Performance optimization
Performance Optimization is no sorcery. Performance optimization can be applied to programs, operational systems, computer (components) and networks. In all these cases, a systematic deductive approach is used - in other words doing detective work. One goal doing a performance optimization is to find the bottleneck that hinders the system performance. But the task quite more challenging is to fix the bottleneck.
Performance analysis is comprehensive. At first the overall System has to be comprehended. Then the analysis of each part/component the system consists of will be analyzed.
The components of software are
- Program parts
- Algorithms
- Data structures
For computer systems, these are the system components and for networks the
- Network components (Switches, Router)
- Servers and their components: network cards, RAM
- Software components like OS, Firewalls, Application servers, databases, remote file systems, etc.
The term analysis stands hereby for understanding the architecture, the configuration, the operation modes and the function. Often a simple analysis of log files can give valuable hints for bottlenecks. If there is a configuration error or a component fails the requirements performance problem may be fixed quick and easily.

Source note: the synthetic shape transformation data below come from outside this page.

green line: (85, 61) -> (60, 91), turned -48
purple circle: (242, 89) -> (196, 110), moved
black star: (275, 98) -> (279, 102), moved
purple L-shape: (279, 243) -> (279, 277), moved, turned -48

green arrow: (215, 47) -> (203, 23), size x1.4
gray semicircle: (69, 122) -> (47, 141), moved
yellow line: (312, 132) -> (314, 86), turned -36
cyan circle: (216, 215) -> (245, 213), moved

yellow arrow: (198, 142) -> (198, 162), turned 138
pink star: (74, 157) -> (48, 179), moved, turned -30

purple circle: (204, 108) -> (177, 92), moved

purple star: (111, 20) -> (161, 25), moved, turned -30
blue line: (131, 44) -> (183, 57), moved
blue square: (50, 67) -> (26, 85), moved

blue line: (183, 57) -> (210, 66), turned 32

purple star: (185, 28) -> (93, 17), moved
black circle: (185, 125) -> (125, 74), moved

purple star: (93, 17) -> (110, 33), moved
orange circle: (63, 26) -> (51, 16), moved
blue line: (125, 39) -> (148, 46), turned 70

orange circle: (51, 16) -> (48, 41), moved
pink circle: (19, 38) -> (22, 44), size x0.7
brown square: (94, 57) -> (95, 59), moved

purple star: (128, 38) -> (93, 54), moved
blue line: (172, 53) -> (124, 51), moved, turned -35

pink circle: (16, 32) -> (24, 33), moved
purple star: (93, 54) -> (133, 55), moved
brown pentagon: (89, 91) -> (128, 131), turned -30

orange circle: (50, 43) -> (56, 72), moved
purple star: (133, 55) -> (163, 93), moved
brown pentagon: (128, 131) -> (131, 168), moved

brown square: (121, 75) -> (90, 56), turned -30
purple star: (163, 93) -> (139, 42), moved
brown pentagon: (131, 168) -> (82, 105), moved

Performance measurement is individual. Following the analysis tightly focused measurements were performed at the components, which (after our experience) have the highest probability to cause the performance problem. For some components (especially for software) there are no off the shelf measurement tools. For the lots of combinations of interactions of components, there cannot be such a tool. One of the main subjects in performance measuring is to create appropriate measurement tools to allow for quantitative analysis of the performance. Most performance problems depend strongly on the nature and quantity of input data. Therefore, another core subject is the preparation of well-defined input data. Measuring the performance of a system under controlled elevated system utilization results in a utilization performance response diagram which may lead to hints for the component that causes a performance problem.
Performance measurements of software. For the measurement of software performance often runtime or memory profilers can be used. These valuable tools used on the complete program usually return ambiguous or no result at all since the program crashes during the profiling. To support the profilers, it is crucial to partition the code into segments which will then be profiled independently with defined input data for each segment. If the code is already modularity programmed and equipped with well-defined interfaces between the modules this is a relatively easy task. But a monolithic code has to be segmented into modules firsthand before a performance measurement can be applied reasonably. Profilers oftenly are blind for the bottleneck. If e.g. an interpreter uses lots of memory by utilizing an external C library this memory consumption is out of the scope of the interpreter and, therefore, invisible for the profiler. Do deal with that it is in most cases necessary to measure the memory consumption of the program with addition measurement code that is implemented in the program like a probe that logs the memory usage at certain measurement points in the program. Depending on code quality, this probing can be easy or a mission nearly impossible. Even if the profilers or the probes can identify a program module as the bottleneck it is oftenly not obvious what the cause for the bottleneck is. Is it the algorithm, the data structure, a programming error or probably the hardware?
Performance measurements of hardware. Most OSes come with lots of probes which can be used to measure the performance of the underlying hardware. But oftenly it is necessary to write software to read out these probes or to control the induced stress of the hardware precisely. Same holds for network measurements. Network components are capable to export it probes using the SNMP protocol to produce performance logs. While measuring network performance it is crucial to feed in a controlled amount of network traffic to test the components in defined situations. This is impossible if the network in under production. Also, the time synchronization of the logs of different network components cannot done with of the shelf software and self-made programs are the only solution. The identification of a badly performing server or network component does not give the cause for the weak performance. In the scarce cases, the component is broken or does not comply to the requirements and the problem can be solved by replacing the component. Often the interaction of a couple of components is the problem and often is one component software or OS. Now it can become difficult to decide if the problem is hard or software related.
Performance optimization as an impact. Performance problems are usually only the tip of the iceberg. If the hardware fails it is often not the hardware but the software which simply overloads the hardware. Such overload often is caused by bad or careless programming. Such programming uses too many resources, and/or forgets free no longer used resources. Not many programmers think about a dynamic memory management and I/O-pooling if the write their first version of the code. After a while, the performance goes down and finally is unbearable. Now these cross-sectional features have to be implemented afterward in the production code. Depending on code quality, this can be easy or so expensive that it is easier to rewrite the whole code. The same holds for hardware systems. If the hardware problems are not to be cured by better software you have to buy more and expensive hardware. Some problems can be parallelized and can be distributed over a bunch of computers. But every scaling of performance utilizing a cluster of computers has an additional price to add on cost of the computers: The elevated complexity is one cost and the second is the management of an addition very fast network in the cluster for fast data exchange between the cluster nodes.
Performance optimization works. Starting with realistic expectations and with the will to solve the underlying problems and not only the symptoms a performance optimization will succeed and usually there is a dramatic mostly factorial performance gain. We have had cases where the whole software had to be rewritten. But afterward the customer was very happy with the new solution. The customer had learned that clinging to the former code would have doomed the whole project.